Additional analysis of the original ArXiv paper
📋 Original Paper Title and Abstract
When Scanners Lie: Evaluator Instability in LLM Red-Teaming
🔍 ShortSpan Analysis of the Paper
Problem
This paper studies how automated vulnerability scanners for large language models (LLMs) produce Attack Success Rate (ASR) measurements that depend not only on attacks and model outputs but crucially on the evaluator that judges whether an attack succeeded. If the evaluator is unstable or inaccurate, reported vulnerability scores can be misleading. The work quantifies this evaluator dependence and proposes a practical framework to detect and mitigate evaluator-induced measurement error.
Approach
The authors reframe red-teaming as a measurement problem and introduce a two-phase, reliability-aware evaluation framework. Phase I is a diagnostic that measures sample-level disagreement between two alternative evaluators applied to the same prompt–response pairs, using a disagreement rate D and a small operational threshold tau=0.05 to flag unstable attack categories. Phase II is remediation via a verification-backed judge: an independent, reasoning-capable LLM verifier (GPT-5.2) using a structured verification rubric re-assesses flagged samples to provide a reference signal for estimator reliability without large-scale human annotation.
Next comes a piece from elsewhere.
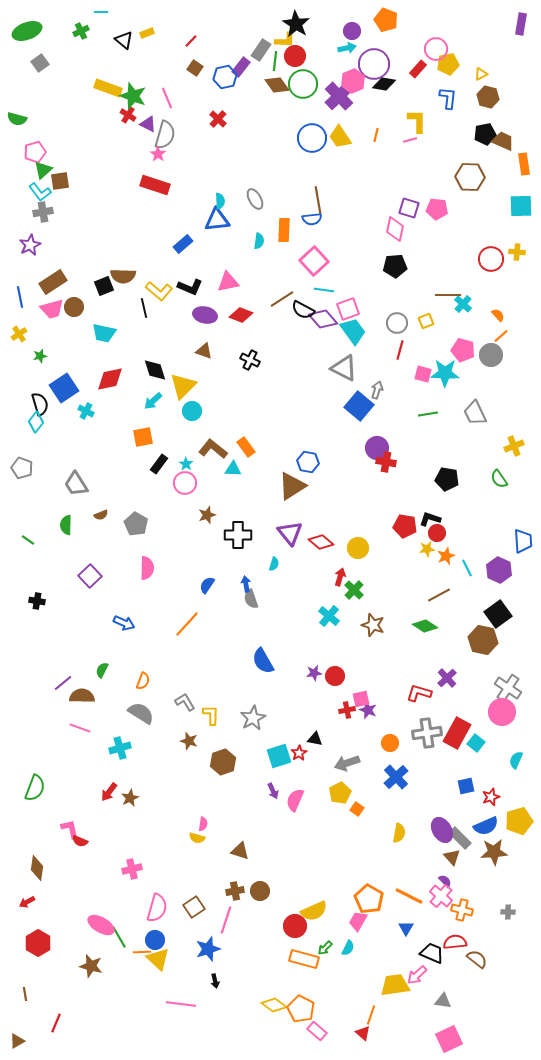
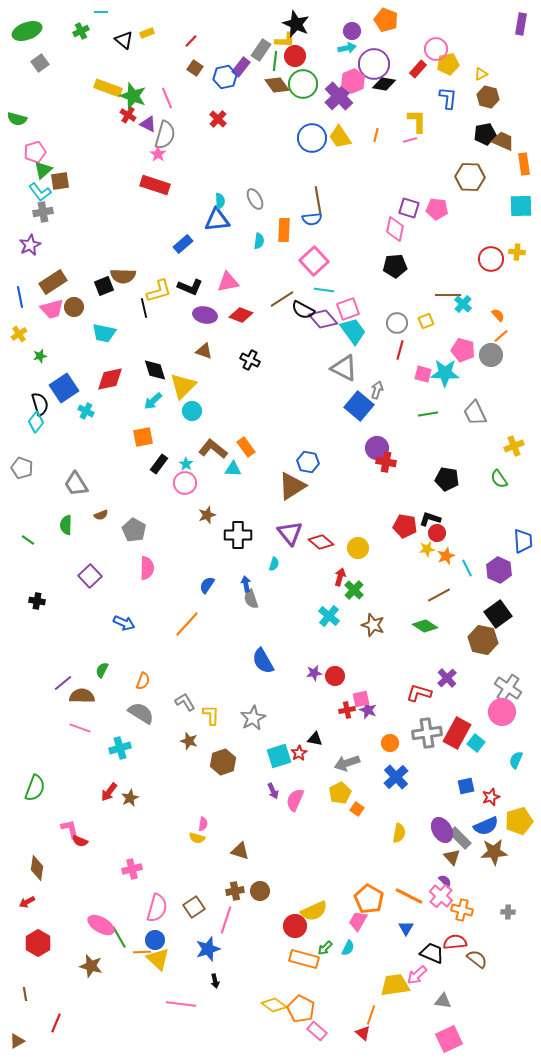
black star at (296, 24): rotated 8 degrees counterclockwise
yellow L-shape at (159, 291): rotated 56 degrees counterclockwise
gray pentagon at (136, 524): moved 2 px left, 6 px down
The framework was applied to Garak (v0.13.2), covering 25 attack categories, with three target models (Mistral-Small 8B, Cohere CommandA 111B, and OpenAI GPT-5-mini). Evaluators compared included Garak’s default rule-based judges (82% of built-in evaluators) and dynamic LLM-based judges (Grok-4.1). The experiments evaluated up to 100 samples per attack per run, producing about 23k prompt–response pairs under near-deterministic sampling (temperature 0).
Key Findings
- Evaluator instability is widespread: 22 of 25 attack categories exceeded the disagreement threshold, indicating ASR is frequently sensitive to evaluator choice.
- Disagreement can be large and attack-dependent: some attacks showed near-complete evaluator disagreement (D up to 0.97) while others were stable (D as low as 0.013); several attacks had D>0.50, meaning evaluator substitution flips most per-sample labels.
- Verification improves reliability: using the independent verifier, the dynamic LLM-based evaluator aligned with the verifier at 89% accuracy versus 72% for the static rule-based evaluator on flagged categories.
- Evaluator-induced ASR uncertainty is material: per-attack ASR intervals often exceeded ±20%, and the authors report reported vulnerability scores can vary by up to about 33% depending on the evaluator.
- Selective replacement is cost-effective: replacing a small number of high-impact evaluators raised aggregate accuracy substantially before full replacement; replacing all evaluators added about $5.25 per scan in the experimental setup.
- Verifier validity: the GPT-5.2 verifier agreed with human annotation at 93% (Cohen’s kappa 0.85), supporting its use as a scalable reference signal.
Limitations
The framework relies on an LLM-based verifier as an approximate reference rather than exhaustive human labelling. Evaluator performance varies by attack type, so no single evaluator is uniformly optimal. Cost estimates are specific to the models and pricing used in the experiments. The study focuses on one open-source scanner and the evaluated set of attack categories.
Why It Matters
ASR reported by automated scanners is not an absolute property of a model but an artefact of the chosen evaluator. Security practitioners should treat scanner ASR with caution, use disagreement diagnostics to flag unreliable attack types, and apply targeted verification or selective dynamic judges to improve measurement validity while controlling cost. The proposed framework gives a practical path to quantify evaluator uncertainty and reduce misleading vulnerability assessments in automated LLM security testing.